Joseph Valdez is a man who takes himself very seriously. When he’s not “busy” reciting affirmations in the mirror, you can catch him: reading about some dead guy in history, screaming obscenities at the TV during an A’s game, or being "method."
Joseph wasn’t always so serious. Growing up in the midtown streets of Sacramento, Joseph dazzled on the baseball field, flexed with the Nintendo 64, and even played “deuces” in his high school Spanish class. Word has it that you can still hear Mr. Silhi’s voice echoing down the halls of Sacramento High, “Joe, I hate you!”
It was when Joseph left for the University of Southern California that he become serious. Joseph, you see, was awarded two “prestigious” scholarships, the Presidential Scholarship and the National Hispanic Scholarship to study the illustrious performing arts. Joseph worked tirelessly day and night training his voice and becoming in touch with his emotions and became an expert in the art of make-believe. The sleepless nights paid off as he graduated Magna Cum Laude.

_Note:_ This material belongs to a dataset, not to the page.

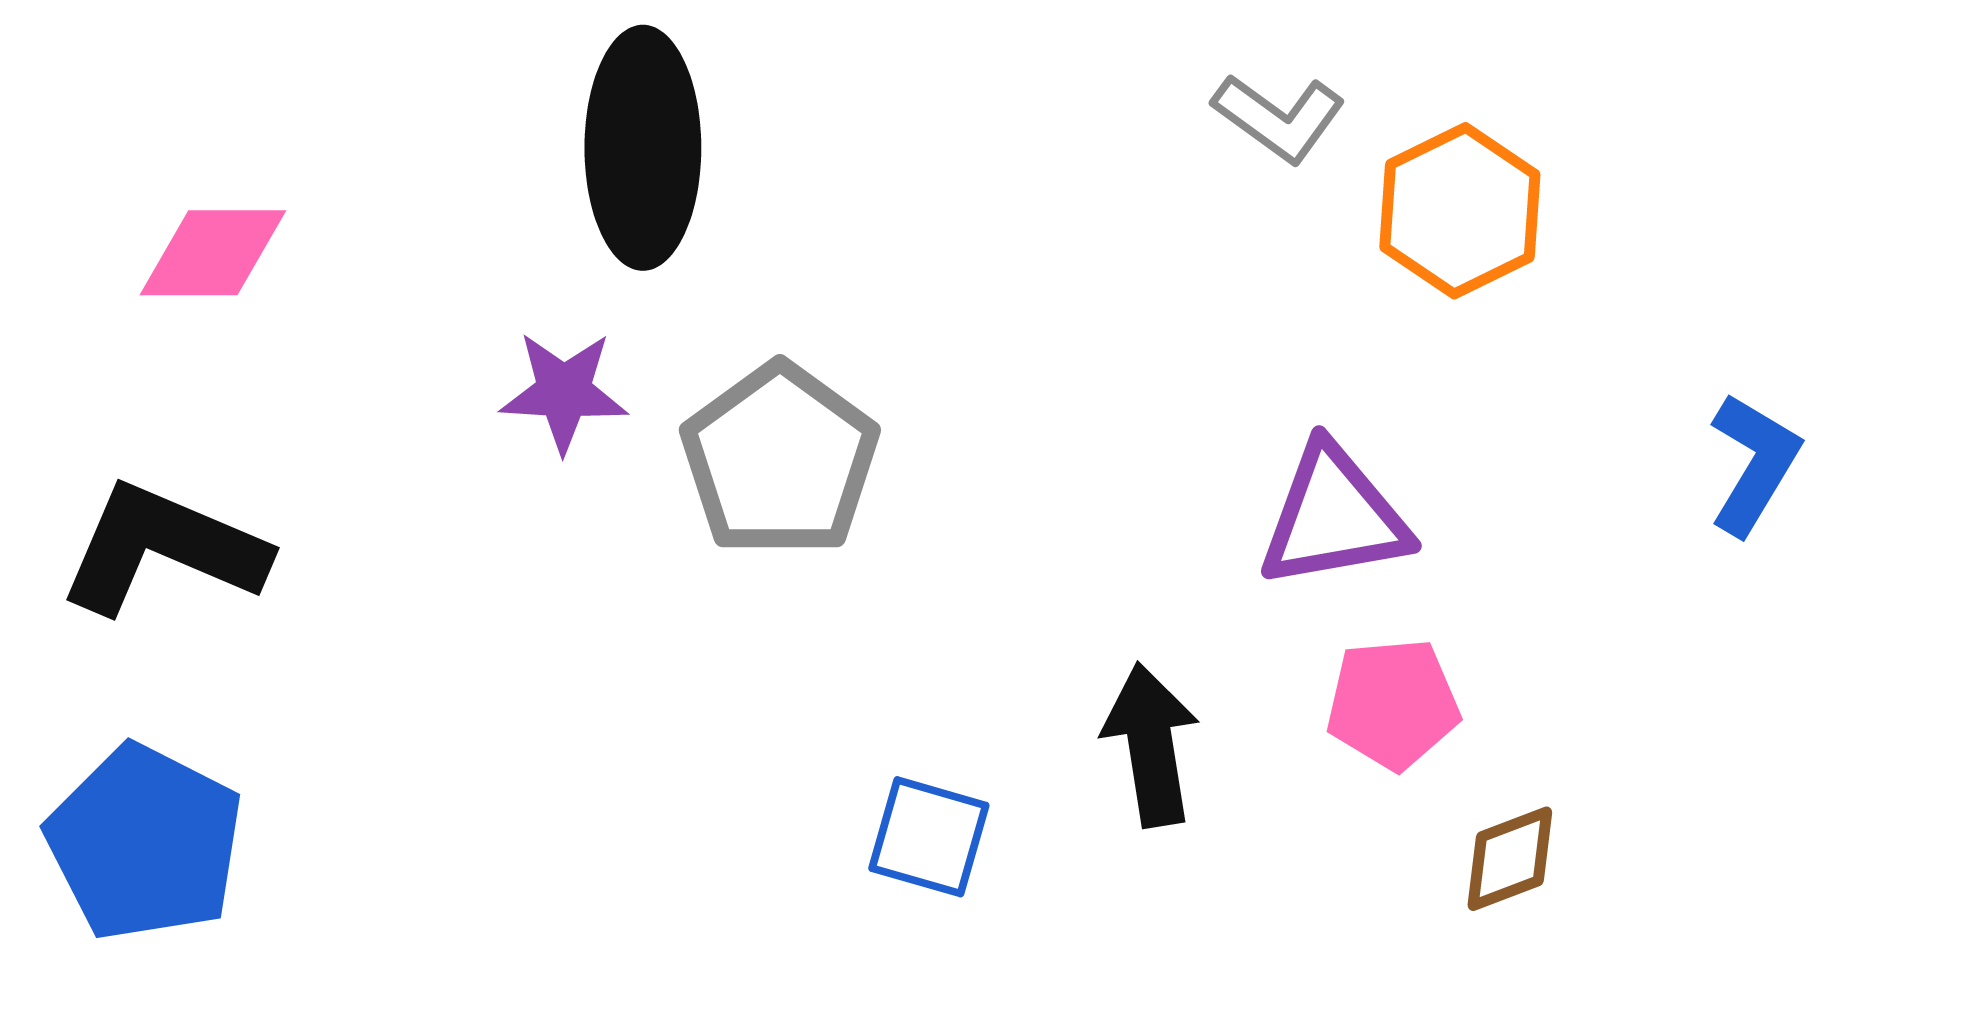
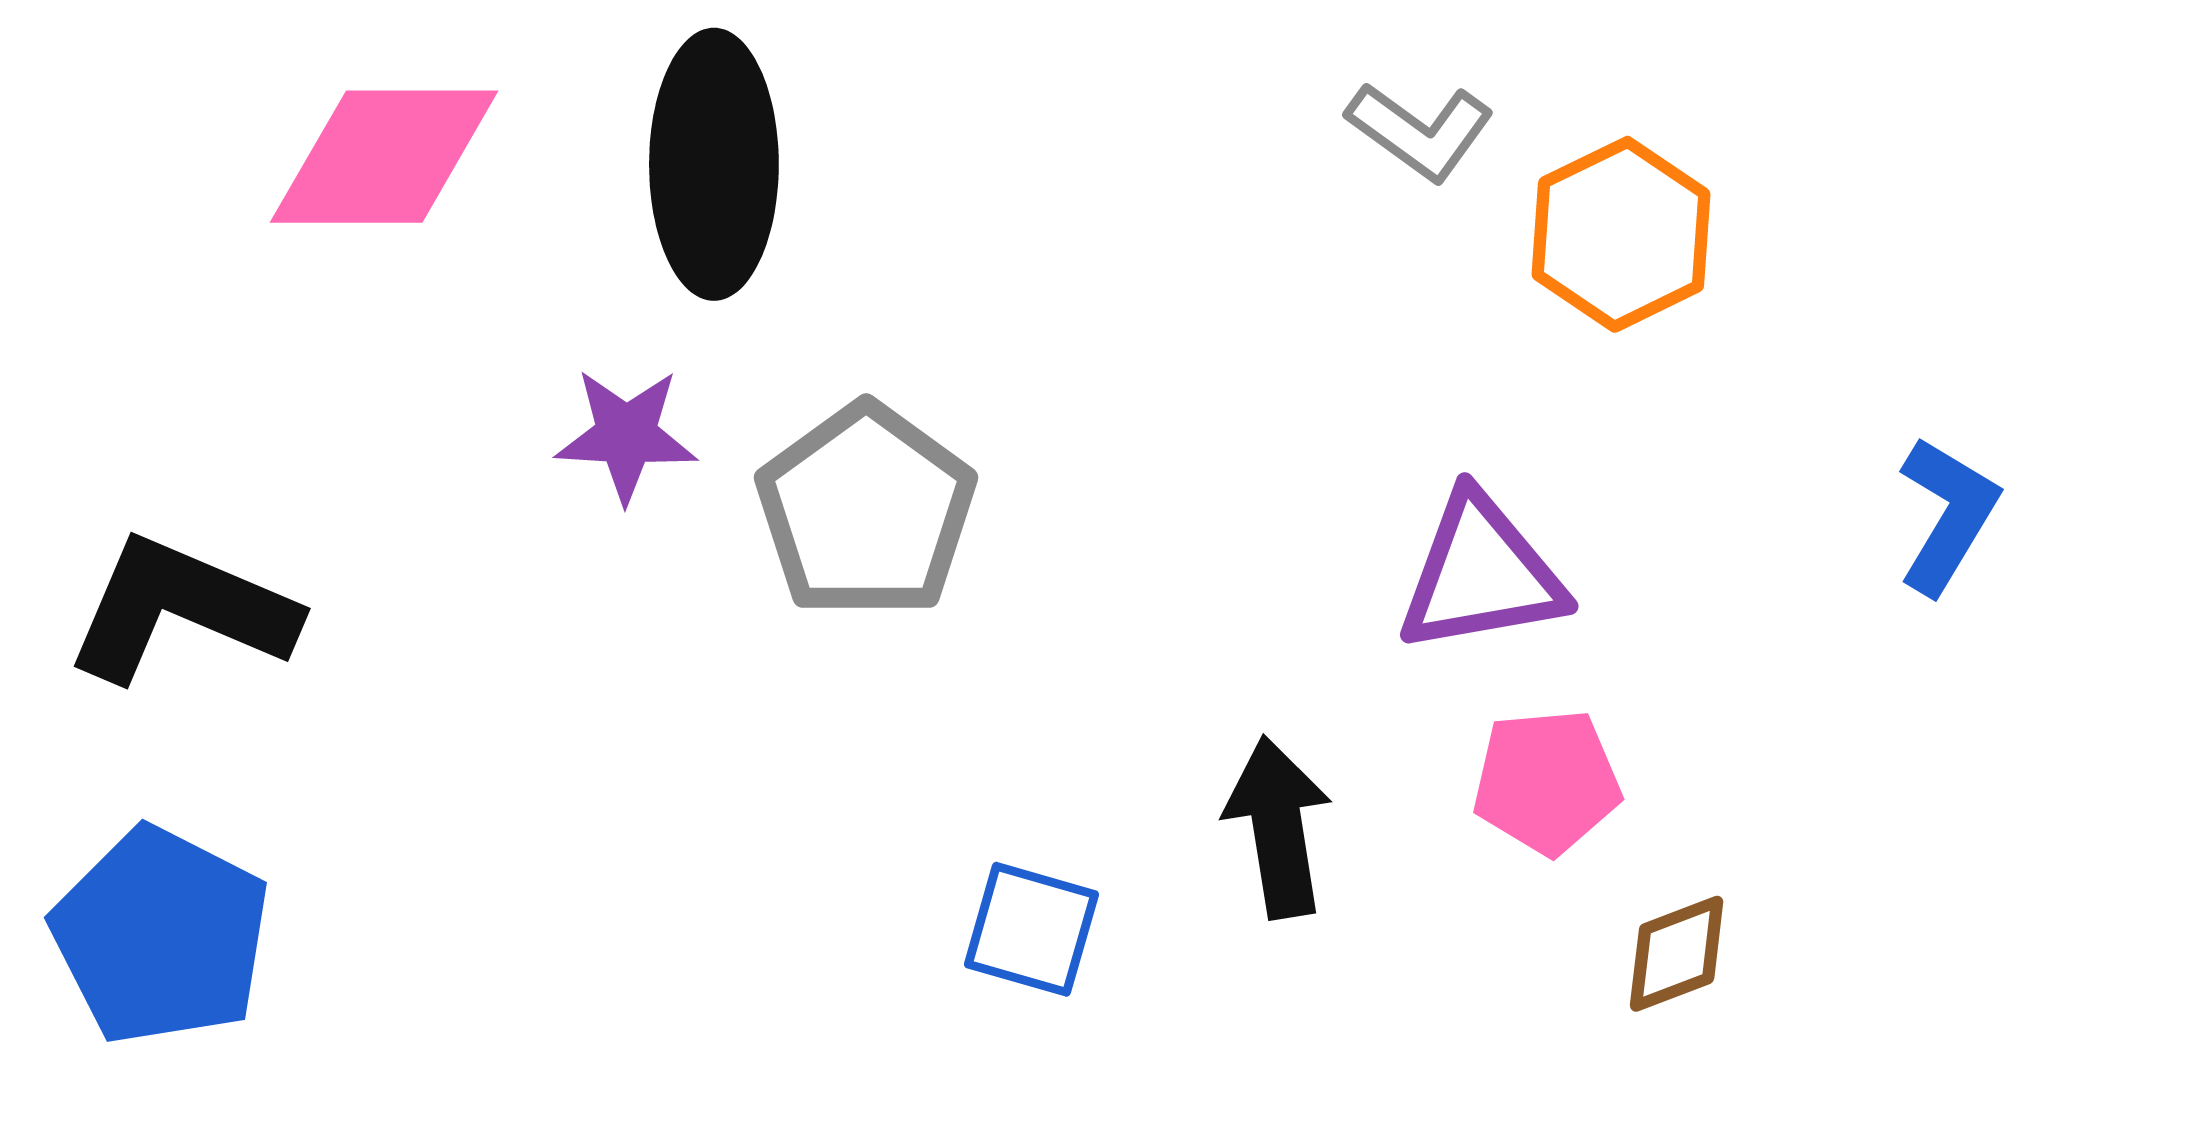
pink diamond: (213, 253) -> (384, 157), moved, size x1.4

After graduating, Joseph was determined to play make believe for the rest of his life. Two of his most acclaimed performances were in solo plays he wrote, Little Big Joe the Bug Squasher and Swimming to China in My Birthday Suit. Not only was Joseph heralded in these two epic performances for his versatility and fearlessness, but he also made it through the hour-plus performances without anyone throwing tomatoes. He even received a few standing ovations. Probably because people were happy to go home.

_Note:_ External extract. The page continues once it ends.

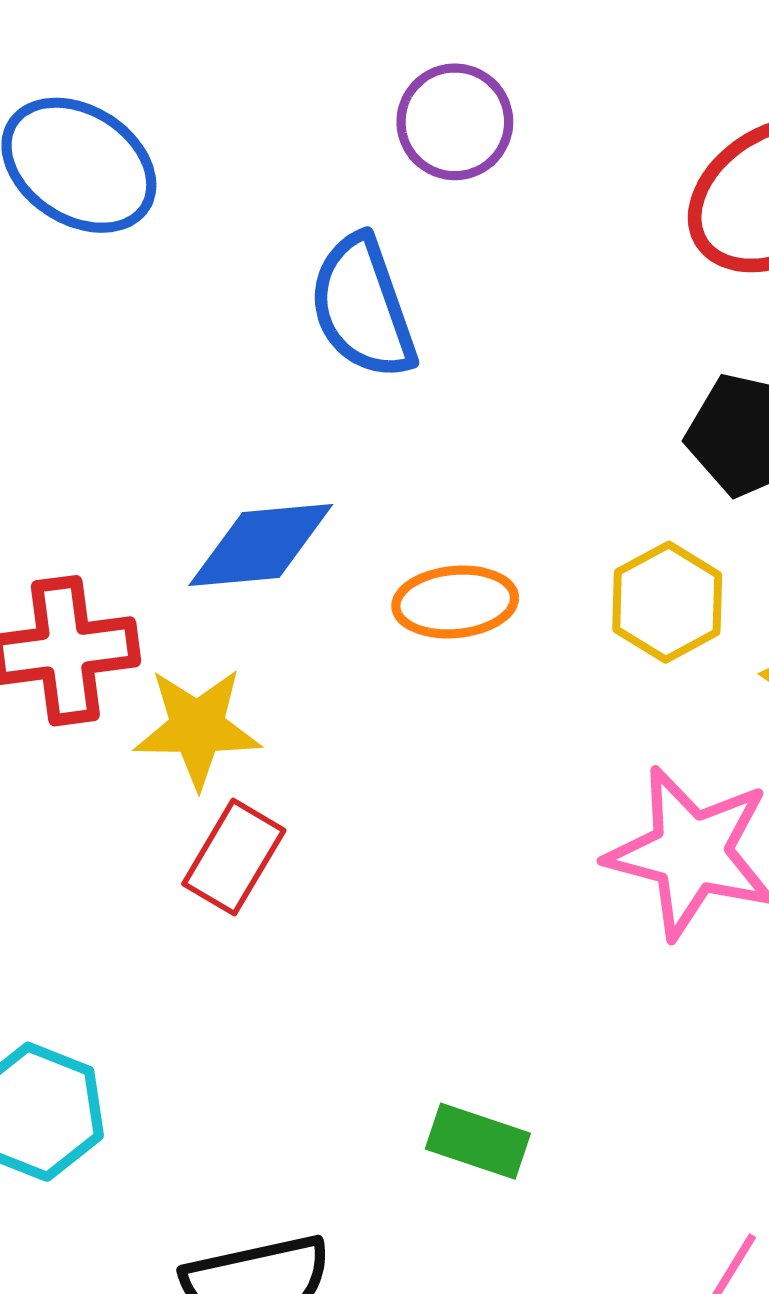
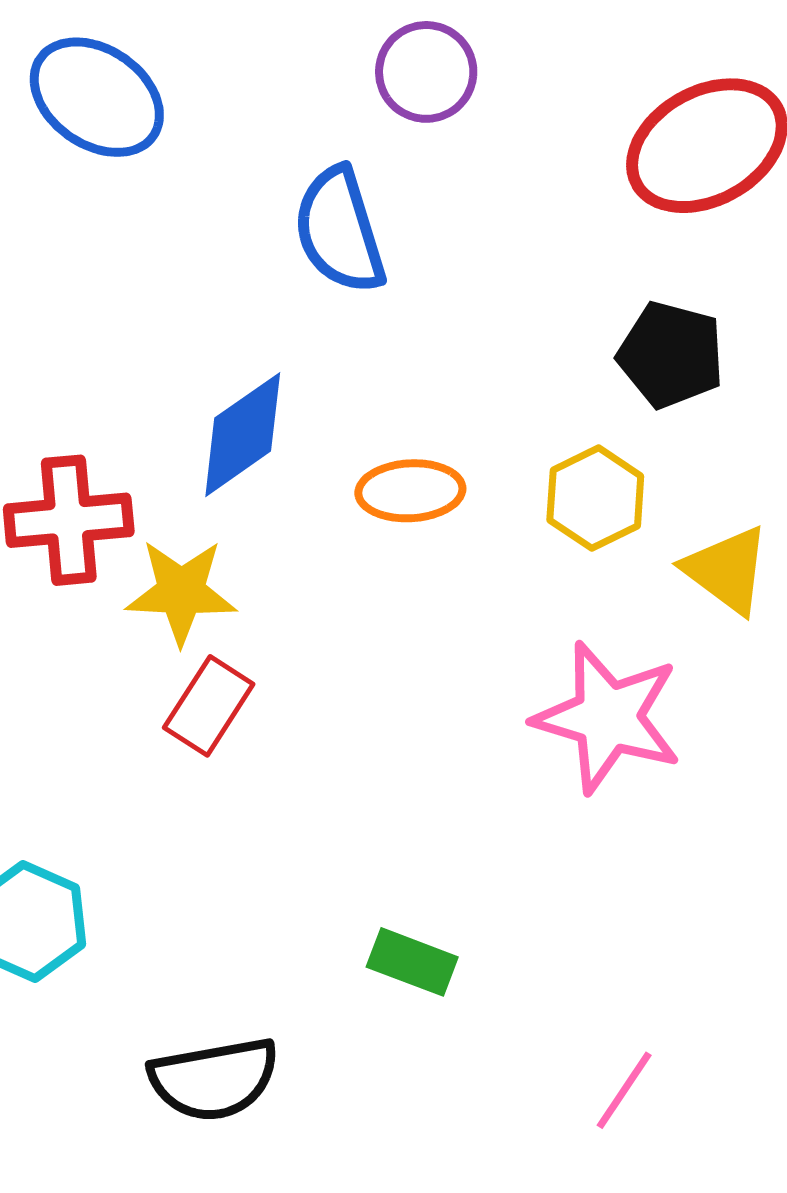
blue diamond: (261, 545) -> (243, 435), turned -32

Joseph has also acted in several other theatre productions and films. Recently, he wrapped shooting on the feature film, Ouroburos, by Basma Alsharif and and the short independent film, Drive, by Vimal Mohan. He also starred in Donal O’Kelly’s world premiere of The Memory Stick, a co-international production produced by the City Arts Council of Dublin, Ireland and San Jose Stage Company.